Her gün yeni bir şiddet haberi, yeni bir cinayet, yeni bir isyan… Sayısı giderek artan kadın cinayetleri, şiddet vakaları ve adalet arayışları, ülkemizde kadınların nasıl bir kuşatma altında yaşadığının acı bir göstergesi. Birçok kadın, en yakınındaki erkekler tarafından şiddete maruz kalıyor; kimi zaman devlet mekanizmaları bu kadınların sesini duymakta gecikiyor.
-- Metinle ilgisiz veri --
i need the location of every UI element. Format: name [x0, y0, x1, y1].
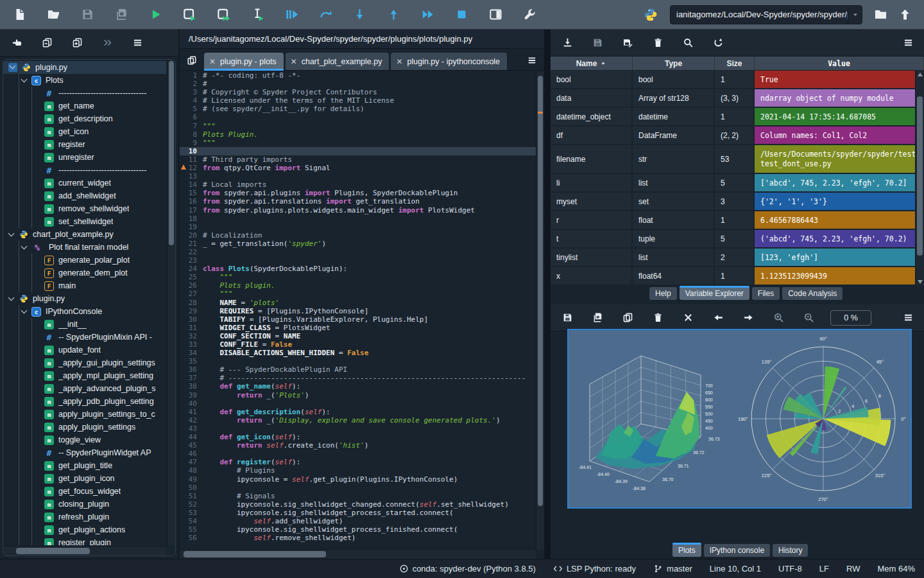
editor-tab-menu-button[interactable] [524, 52, 540, 69]
outline-item-get_description[interactable]: mget_description [3, 112, 166, 125]
variable-row-datetime_object[interactable]: datetime_objectdatetime12021-04-14 17:35… [551, 108, 924, 127]
step-return-button[interactable] [382, 4, 405, 26]
outline-item-unregister[interactable]: munregister [3, 151, 166, 164]
variable-explorer-options-button[interactable] [897, 33, 919, 53]
tab-help[interactable]: Help [649, 287, 677, 300]
outline-item-main[interactable]: Fmain [3, 279, 166, 292]
outline-item-_apply_gui_plugin_settings[interactable]: m_apply_gui_plugin_settings [3, 356, 166, 369]
expand-all-button[interactable] [66, 33, 88, 53]
variable-value[interactable]: 1.1235123099439 [755, 267, 924, 285]
variable-row-x[interactable]: xfloat6411.1235123099439 [551, 267, 924, 286]
code-editor[interactable]: 1# -*- coding: utf-8 -*-2#3# Copyright ©… [180, 71, 536, 549]
run-cell-button[interactable] [178, 4, 201, 26]
tab-history[interactable]: History [773, 544, 808, 557]
previous-plot-button[interactable] [707, 308, 729, 328]
tab-plots[interactable]: Plots [672, 544, 701, 557]
outline-item-apply_plugin_settings_to_c[interactable]: mapply_plugin_settings_to_c [3, 408, 166, 421]
column-header-name[interactable]: Name [551, 57, 633, 70]
outline-item-plot-final-terrain-model[interactable]: %Plot final terrain model [3, 241, 166, 254]
variable-row-tinylist[interactable]: tinylistlist2[123, 'efgh'] [551, 249, 924, 267]
new-file-button[interactable] [8, 4, 31, 26]
tab-ipython-console[interactable]: IPython console [704, 544, 770, 557]
outline-item-toggle_view[interactable]: mtoggle_view [3, 434, 166, 446]
outline-horizontal-scrollbar[interactable] [3, 546, 167, 556]
refresh-variables-button[interactable] [707, 33, 729, 53]
debug-stop-button[interactable] [450, 4, 473, 26]
outline-item-current_widget[interactable]: mcurrent_widget [3, 177, 166, 189]
outline-item-closing_plugin[interactable]: mclosing_plugin [3, 498, 166, 511]
preferences-button[interactable] [518, 4, 541, 26]
maximize-pane-button[interactable] [484, 4, 507, 26]
variable-row-myset[interactable]: mysetset3{'2', '1', '3'} [551, 193, 924, 211]
column-header-value[interactable]: Value [755, 57, 924, 70]
chevron-down-icon[interactable] [8, 231, 15, 238]
remove-variable-button[interactable] [647, 33, 669, 53]
outline-item-_apply_pdb_plugin_setting[interactable]: m_apply_pdb_plugin_setting [3, 395, 166, 408]
outline-item-ipythonconsole[interactable]: cIPythonConsole [3, 305, 166, 318]
variable-row-df[interactable]: dfDataFrame(2, 2)Column names: Col1, Col… [551, 127, 924, 145]
variable-row-data[interactable]: dataArray of str128(3, 3)ndarray object … [551, 89, 924, 108]
save-button[interactable] [76, 4, 99, 26]
tab-code-analysis[interactable]: Code Analysis [782, 287, 843, 300]
outline-vertical-scrollbar[interactable] [167, 60, 175, 545]
zoom-in-button[interactable] [767, 308, 789, 328]
chevron-down-icon[interactable] [8, 295, 15, 302]
variable-value[interactable]: /Users/Documents/spyder/spyder/tests, te… [755, 145, 924, 173]
outline-item-get_plugin_icon[interactable]: mget_plugin_icon [3, 472, 166, 485]
plots-options-button[interactable] [897, 308, 919, 328]
outline-item-chart_plot_example.py[interactable]: chart_plot_example.py [3, 228, 166, 241]
variable-value[interactable]: [123, 'efgh'] [755, 249, 924, 266]
save-all-plots-button[interactable] [586, 308, 608, 328]
tab-variable-explorer[interactable]: Variable Explorer [680, 287, 749, 300]
outline-item-plugin.py[interactable]: plugin.py [3, 292, 166, 305]
close-icon[interactable]: ✕ [291, 57, 297, 66]
chevron-down-icon[interactable] [21, 77, 28, 83]
save-all-button[interactable] [110, 4, 133, 26]
outline-item-get_name[interactable]: mget_name [3, 100, 166, 112]
browse-tabs-button[interactable] [184, 52, 200, 69]
step-over-button[interactable] [314, 4, 337, 26]
outline-item-generate_dem_plot[interactable]: Fgenerate_dem_plot [3, 267, 166, 279]
next-plot-button[interactable] [737, 308, 759, 328]
save-data-as-button[interactable] [617, 33, 638, 53]
editor-tab-chart_plot_example.py[interactable]: ✕chart_plot_example.py [286, 53, 389, 70]
working-directory-value[interactable]: ianitagomez/Local/Dev-Spyder/spyder/spyd… [671, 10, 848, 19]
chevron-down-icon[interactable] [8, 63, 17, 72]
plot-thumbnail[interactable]: 700650600550500450400-84.41-84.40-84.39-… [567, 329, 912, 509]
variable-value[interactable]: {'2', '1', '3'} [755, 193, 924, 210]
step-into-button[interactable] [348, 4, 371, 26]
follow-chevrons-button[interactable] [96, 33, 118, 53]
outline-item-register_plugin[interactable]: mregister_plugin [3, 536, 166, 545]
variable-row-li[interactable]: lilist5['abcd', 745, 2.23, 'efgh', 70.2] [551, 174, 924, 193]
column-header-type[interactable]: Type [633, 57, 715, 70]
outline-item-get_plugin_title[interactable]: mget_plugin_title [3, 459, 166, 472]
status-lsp-status[interactable]: LSP Python: ready [553, 564, 636, 574]
outline-item-plugin.py[interactable]: plugin.py [3, 61, 166, 74]
search-variable-button[interactable] [677, 33, 699, 53]
variable-table-scrollbar[interactable] [915, 71, 924, 286]
outline-item-_apply_mpl_plugin_setting[interactable]: m_apply_mpl_plugin_setting [3, 369, 166, 382]
status-conda-env[interactable]: conda: spyder-dev (Python 3.8.5) [399, 564, 536, 574]
editor-tab-plugin.py-plots[interactable]: ✕plugin.py - plots [204, 53, 284, 70]
chevron-down-icon[interactable] [21, 308, 28, 315]
variable-value[interactable]: ('abcd', 745, 2.23, 'efgh', 70.2) [755, 230, 924, 247]
parent-directory-button[interactable] [893, 4, 916, 26]
variable-value[interactable]: 2021-04-14 17:35:14.687085 [755, 108, 924, 125]
collapse-all-button[interactable] [36, 33, 58, 53]
outline-item-remove_shellwidget[interactable]: mremove_shellwidget [3, 202, 166, 215]
outline-item-add_shellwidget[interactable]: madd_shellwidget [3, 189, 166, 202]
variable-row-r[interactable]: rfloat16.46567886443 [551, 211, 924, 230]
close-icon[interactable]: ✕ [209, 57, 216, 66]
outline-item-generate_polar_plot[interactable]: Fgenerate_polar_plot [3, 254, 166, 267]
vertical-splitter[interactable] [544, 30, 551, 559]
remove-all-plots-button[interactable] [677, 308, 699, 328]
variable-value[interactable]: ['abcd', 745, 2.23, 'efgh', 70.2] [755, 174, 924, 191]
import-data-button[interactable] [556, 33, 578, 53]
outline-item-register[interactable]: mregister [3, 138, 166, 151]
browse-directory-button[interactable] [869, 4, 892, 26]
run-button[interactable] [144, 4, 167, 26]
outline-item-apply_plugin_settings[interactable]: mapply_plugin_settings [3, 421, 166, 434]
options-menu-button[interactable] [126, 33, 148, 53]
debug-button[interactable] [280, 4, 303, 26]
outline-item--[interactable]: #--------------------------------- [3, 164, 166, 177]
Kadınların özgürlüğü, toplumsal gelişmişliğin en temel göstergelerinden biridir. Bir millet, kadınlarının omuzlarında yükselir; kadınını susturan, baskılayan, korkutan bir toplumun ilerlemesi mümkün değildir. Bugün özellikle genç kadınlar, eğitim fırsatlarına erişimden iş hayatındaki eşitsizliğe, ev içi yüklerin adaletsiz paylaşımından sosyal baskılara kadar pek çok engelle mücadele ediyor.
5 Aralık Dünya Kadın Hakları Günü, bize sadece bir kutlamayı değil, bir muhasebeyi de hatırlatmalı:
Atatürk’ün Türk kadınına açtığı yolda ilerliyor muyuz?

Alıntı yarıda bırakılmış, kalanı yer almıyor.